In the end, I chose Jesus. My husband did not, he chose divorce and it broke my heart, but I stayed obedient. My kids were mad at me for a while as I changed from just wanting them to like me to me challenging them to measure every thought and problem against the truth and goodness of Jesus Christ. My sons and I butted heads over it so much that they stopped talking to me for some months and some days that hurt so bad I thought it might literally kill me, but I stayed obedient. I kept my eyes firmly placed on God and He began to strip away all the pride, fear and idols I had made and He replaced them with humility, joy and contentment in the fact that even if I never get the marriage or the family I have always wanted, I have Jesus and that is enough. It is more than enough.

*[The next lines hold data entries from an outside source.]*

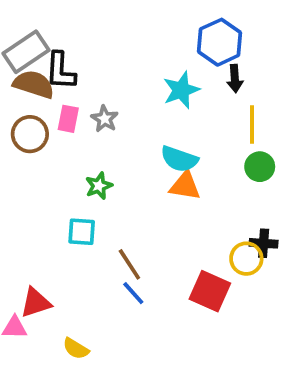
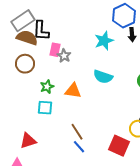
pink rectangle: (68, 119) -> (55, 50), moved
green star: (99, 186) -> (47, 87), moved
orange triangle: (185, 186) -> (73, 91), moved
cyan square: (82, 232) -> (45, 108), moved
red triangle: (36, 303) -> (28, 141), moved

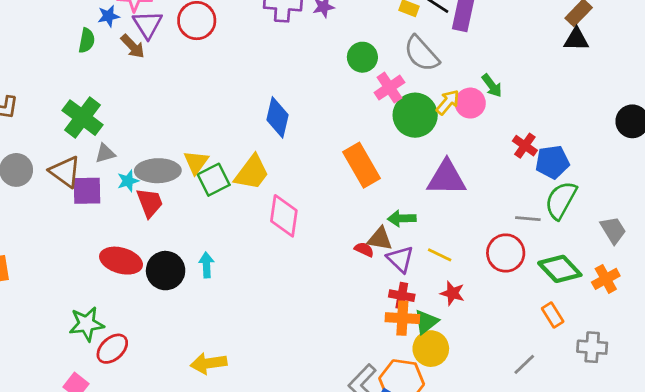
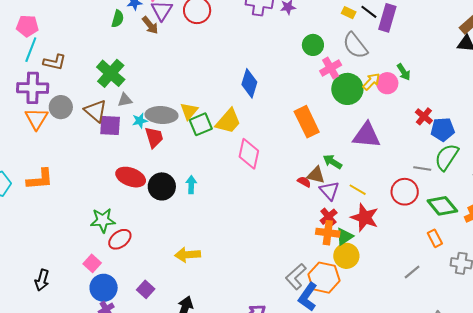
green arrow: (402, 218) -> (332, 162), turned 30
red star: (452, 293) -> (365, 218), size x1.6
red cross: (402, 296) -> (329, 217), turned 36

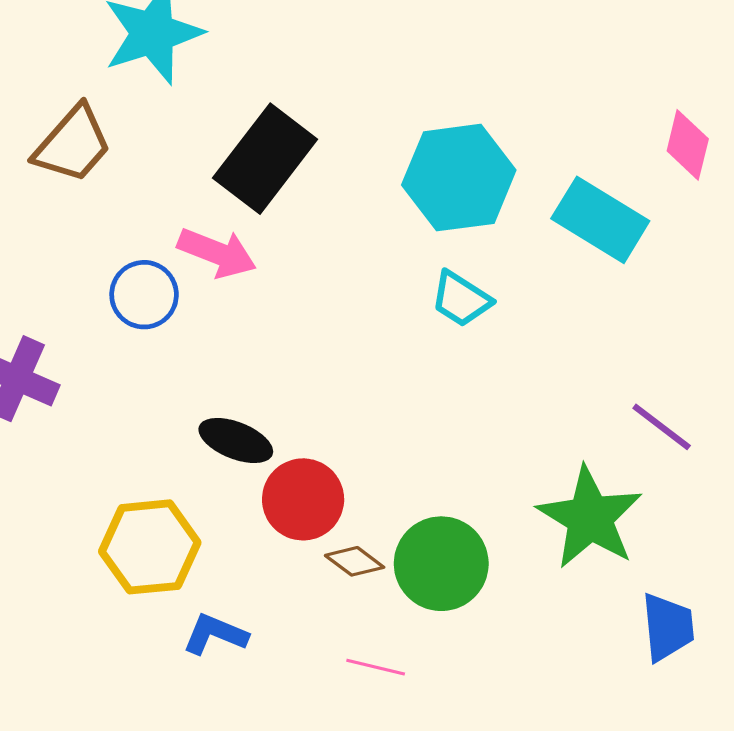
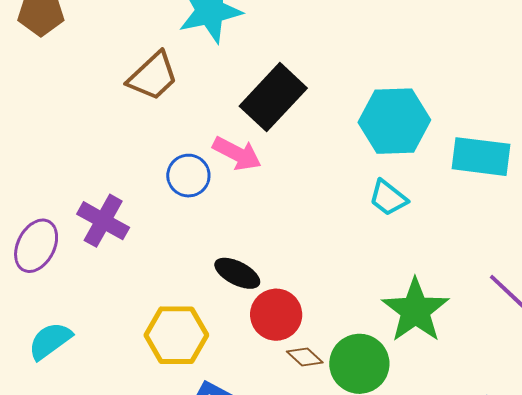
cyan rectangle: (600, 220) -> (481, 157), turned -30
green star: (590, 518) -> (415, 310), moved

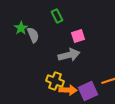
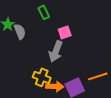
gray arrow: (69, 55) -> (56, 51), turned 125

Mark 8:34-36 says “Then, calling the crowd to join his disciples, he said, “If any of you wants to be my follower, you must give up your own way, take up your cross, and follow me. If you try to hang on to your life, you will lose it. But if you give up your life for my sake and for the sake of the Good News, you will save it. And what do you benefit if you gain the whole world but lose your own soul?”
We have to be willing to lose our lives for the sake of The Good News. Not because our lives are useless but because absolutely nothing can compare to what we gain when we follow Jesus. I lost my husband in pursuit of Jesus and Jesus replaced that relationship with a host of people who love me well, people that pray for and with me, people who daily point me to Jesus.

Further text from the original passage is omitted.